PROBLEM DESCRIPTION:
One number, and no other words, should make up the answer: how many lines of the listing contain the string "avant".

LISTED ENTRIES:

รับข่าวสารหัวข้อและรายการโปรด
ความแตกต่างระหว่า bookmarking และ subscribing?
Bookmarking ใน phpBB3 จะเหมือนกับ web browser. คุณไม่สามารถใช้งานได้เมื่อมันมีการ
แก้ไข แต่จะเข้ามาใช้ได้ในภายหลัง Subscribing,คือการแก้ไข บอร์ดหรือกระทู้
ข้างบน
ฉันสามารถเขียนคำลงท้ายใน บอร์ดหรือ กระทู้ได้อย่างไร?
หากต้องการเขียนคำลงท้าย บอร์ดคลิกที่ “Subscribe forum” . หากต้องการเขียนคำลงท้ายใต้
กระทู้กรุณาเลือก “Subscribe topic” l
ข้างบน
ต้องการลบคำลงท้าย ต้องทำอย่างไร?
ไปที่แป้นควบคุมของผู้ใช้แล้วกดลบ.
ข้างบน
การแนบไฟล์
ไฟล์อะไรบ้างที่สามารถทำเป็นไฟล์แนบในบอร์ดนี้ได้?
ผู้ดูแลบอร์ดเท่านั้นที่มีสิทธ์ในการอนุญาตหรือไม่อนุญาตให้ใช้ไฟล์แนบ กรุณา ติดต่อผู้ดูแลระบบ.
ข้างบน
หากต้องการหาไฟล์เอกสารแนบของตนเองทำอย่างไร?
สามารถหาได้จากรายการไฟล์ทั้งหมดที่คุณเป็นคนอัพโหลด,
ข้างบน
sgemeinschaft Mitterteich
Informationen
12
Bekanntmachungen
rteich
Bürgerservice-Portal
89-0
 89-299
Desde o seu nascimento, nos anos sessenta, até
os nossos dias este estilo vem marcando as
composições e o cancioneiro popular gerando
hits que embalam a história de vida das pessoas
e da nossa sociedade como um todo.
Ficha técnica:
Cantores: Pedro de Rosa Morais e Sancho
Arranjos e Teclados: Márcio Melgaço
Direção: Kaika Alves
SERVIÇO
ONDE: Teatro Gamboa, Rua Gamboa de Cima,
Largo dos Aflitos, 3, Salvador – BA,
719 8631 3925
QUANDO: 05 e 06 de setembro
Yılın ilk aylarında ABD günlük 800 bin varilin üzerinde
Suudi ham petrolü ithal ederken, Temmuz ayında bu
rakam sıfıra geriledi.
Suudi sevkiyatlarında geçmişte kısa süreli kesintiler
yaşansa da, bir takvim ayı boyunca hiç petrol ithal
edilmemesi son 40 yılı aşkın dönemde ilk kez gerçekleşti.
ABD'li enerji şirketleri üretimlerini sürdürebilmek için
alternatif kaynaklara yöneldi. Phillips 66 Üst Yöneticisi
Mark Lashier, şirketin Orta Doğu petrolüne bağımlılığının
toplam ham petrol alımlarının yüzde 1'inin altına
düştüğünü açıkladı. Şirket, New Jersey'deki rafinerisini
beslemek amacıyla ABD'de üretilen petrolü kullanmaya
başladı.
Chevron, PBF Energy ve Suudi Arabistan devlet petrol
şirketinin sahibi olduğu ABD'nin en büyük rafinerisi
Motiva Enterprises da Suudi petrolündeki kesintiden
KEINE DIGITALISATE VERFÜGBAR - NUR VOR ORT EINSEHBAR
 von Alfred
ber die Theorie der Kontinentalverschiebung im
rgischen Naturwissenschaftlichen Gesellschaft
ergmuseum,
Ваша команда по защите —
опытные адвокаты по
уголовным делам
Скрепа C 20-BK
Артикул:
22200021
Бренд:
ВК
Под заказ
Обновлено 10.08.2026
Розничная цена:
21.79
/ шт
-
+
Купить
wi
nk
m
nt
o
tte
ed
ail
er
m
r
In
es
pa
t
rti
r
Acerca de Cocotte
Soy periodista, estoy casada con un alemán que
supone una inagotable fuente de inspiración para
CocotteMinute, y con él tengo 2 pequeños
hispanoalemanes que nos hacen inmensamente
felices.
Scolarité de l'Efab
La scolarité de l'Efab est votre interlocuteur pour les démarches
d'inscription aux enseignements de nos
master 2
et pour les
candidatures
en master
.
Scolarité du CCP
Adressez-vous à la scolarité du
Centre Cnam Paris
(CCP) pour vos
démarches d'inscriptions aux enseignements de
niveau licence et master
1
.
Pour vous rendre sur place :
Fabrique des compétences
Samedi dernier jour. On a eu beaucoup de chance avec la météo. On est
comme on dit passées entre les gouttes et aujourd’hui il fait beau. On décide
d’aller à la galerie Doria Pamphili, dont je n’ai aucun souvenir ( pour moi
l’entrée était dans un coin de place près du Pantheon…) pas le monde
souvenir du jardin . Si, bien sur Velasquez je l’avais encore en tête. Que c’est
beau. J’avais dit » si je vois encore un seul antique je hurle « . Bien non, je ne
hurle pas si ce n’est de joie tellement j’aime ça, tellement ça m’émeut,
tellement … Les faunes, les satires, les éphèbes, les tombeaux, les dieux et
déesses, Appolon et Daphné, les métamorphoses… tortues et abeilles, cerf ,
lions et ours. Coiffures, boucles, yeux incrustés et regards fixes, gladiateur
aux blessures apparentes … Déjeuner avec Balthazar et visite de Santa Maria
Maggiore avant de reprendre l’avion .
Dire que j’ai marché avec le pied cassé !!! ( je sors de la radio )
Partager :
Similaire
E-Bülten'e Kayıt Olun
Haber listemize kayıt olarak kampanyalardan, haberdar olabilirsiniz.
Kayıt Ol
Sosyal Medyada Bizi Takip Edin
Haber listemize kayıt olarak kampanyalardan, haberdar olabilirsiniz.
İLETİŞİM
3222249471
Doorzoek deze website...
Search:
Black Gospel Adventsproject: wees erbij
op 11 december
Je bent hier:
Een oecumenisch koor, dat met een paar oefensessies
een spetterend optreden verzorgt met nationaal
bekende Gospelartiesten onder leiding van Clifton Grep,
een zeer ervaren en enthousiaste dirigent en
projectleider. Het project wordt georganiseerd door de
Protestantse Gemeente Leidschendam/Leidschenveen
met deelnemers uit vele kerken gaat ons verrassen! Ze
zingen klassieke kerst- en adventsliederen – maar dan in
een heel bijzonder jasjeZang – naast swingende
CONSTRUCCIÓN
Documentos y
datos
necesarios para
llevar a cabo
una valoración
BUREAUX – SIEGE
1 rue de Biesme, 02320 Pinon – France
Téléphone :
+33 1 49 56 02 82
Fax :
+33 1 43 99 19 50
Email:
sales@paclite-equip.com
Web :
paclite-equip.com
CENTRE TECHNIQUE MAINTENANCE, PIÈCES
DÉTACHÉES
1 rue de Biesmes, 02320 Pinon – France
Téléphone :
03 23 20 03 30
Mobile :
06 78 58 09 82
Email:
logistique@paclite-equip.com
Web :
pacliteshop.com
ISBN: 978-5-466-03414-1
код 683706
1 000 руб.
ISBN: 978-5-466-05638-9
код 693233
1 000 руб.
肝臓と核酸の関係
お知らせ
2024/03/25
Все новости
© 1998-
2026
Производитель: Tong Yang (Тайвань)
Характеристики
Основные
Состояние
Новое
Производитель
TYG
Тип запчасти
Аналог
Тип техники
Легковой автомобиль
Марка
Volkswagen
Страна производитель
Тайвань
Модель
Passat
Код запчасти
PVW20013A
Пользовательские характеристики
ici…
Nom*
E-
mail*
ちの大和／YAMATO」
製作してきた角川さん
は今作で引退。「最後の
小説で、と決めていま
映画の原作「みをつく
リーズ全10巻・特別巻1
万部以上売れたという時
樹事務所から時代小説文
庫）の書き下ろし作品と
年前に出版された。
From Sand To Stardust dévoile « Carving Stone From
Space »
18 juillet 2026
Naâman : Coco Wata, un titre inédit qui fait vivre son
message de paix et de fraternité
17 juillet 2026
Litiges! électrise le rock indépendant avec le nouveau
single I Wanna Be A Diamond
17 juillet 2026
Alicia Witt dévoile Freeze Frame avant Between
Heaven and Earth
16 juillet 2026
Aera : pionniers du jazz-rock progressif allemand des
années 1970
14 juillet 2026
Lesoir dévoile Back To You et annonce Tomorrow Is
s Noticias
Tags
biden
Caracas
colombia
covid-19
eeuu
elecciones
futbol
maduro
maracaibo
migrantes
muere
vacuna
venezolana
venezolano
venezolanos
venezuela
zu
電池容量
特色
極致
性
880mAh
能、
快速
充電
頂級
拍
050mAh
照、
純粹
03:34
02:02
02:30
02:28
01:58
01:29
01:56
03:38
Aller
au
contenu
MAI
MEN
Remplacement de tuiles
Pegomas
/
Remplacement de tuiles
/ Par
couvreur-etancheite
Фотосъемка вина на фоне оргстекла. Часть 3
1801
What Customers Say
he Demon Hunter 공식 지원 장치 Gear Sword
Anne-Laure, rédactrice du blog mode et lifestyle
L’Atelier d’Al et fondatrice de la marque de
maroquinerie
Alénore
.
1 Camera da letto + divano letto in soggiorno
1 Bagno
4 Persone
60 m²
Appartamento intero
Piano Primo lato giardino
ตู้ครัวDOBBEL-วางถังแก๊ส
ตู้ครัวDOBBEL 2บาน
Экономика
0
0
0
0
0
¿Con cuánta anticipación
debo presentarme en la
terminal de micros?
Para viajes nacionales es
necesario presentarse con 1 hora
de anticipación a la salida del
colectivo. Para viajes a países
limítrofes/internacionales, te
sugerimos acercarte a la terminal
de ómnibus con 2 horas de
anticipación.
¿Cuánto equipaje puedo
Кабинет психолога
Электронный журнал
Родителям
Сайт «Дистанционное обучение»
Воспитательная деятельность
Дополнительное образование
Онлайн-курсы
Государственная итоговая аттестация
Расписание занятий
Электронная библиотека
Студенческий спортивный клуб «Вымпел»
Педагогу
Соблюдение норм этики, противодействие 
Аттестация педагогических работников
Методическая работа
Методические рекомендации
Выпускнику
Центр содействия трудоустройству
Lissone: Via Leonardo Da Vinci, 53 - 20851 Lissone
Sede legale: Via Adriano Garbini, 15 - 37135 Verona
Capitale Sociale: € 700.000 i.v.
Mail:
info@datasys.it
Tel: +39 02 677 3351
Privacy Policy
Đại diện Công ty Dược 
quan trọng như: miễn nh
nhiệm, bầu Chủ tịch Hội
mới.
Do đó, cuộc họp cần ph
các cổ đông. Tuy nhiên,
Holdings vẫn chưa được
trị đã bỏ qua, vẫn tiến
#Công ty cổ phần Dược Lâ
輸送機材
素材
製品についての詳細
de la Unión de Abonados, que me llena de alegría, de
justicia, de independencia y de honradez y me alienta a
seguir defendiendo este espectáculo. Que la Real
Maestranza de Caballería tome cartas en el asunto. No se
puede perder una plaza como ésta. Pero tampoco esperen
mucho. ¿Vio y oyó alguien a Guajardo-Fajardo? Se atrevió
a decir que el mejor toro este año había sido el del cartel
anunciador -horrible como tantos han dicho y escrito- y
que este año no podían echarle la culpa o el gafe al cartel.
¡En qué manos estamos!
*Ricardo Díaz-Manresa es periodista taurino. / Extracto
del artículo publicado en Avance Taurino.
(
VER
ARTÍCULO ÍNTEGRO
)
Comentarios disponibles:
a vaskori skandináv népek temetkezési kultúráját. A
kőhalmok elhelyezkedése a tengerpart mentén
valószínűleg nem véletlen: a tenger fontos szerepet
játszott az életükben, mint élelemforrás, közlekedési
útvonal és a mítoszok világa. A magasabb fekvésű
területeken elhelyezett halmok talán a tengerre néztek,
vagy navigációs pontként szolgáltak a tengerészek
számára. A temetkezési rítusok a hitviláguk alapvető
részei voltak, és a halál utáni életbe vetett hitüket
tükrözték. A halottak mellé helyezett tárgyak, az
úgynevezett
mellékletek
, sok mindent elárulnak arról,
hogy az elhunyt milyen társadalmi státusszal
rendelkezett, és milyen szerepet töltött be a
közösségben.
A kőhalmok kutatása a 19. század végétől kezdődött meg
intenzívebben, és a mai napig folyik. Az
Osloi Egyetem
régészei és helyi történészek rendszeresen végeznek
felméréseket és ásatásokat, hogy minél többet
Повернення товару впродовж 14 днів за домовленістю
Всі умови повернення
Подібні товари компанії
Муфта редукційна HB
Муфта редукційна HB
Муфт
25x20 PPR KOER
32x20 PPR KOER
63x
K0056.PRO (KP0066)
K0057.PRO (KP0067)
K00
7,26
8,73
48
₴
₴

ANSWER SPACE:
2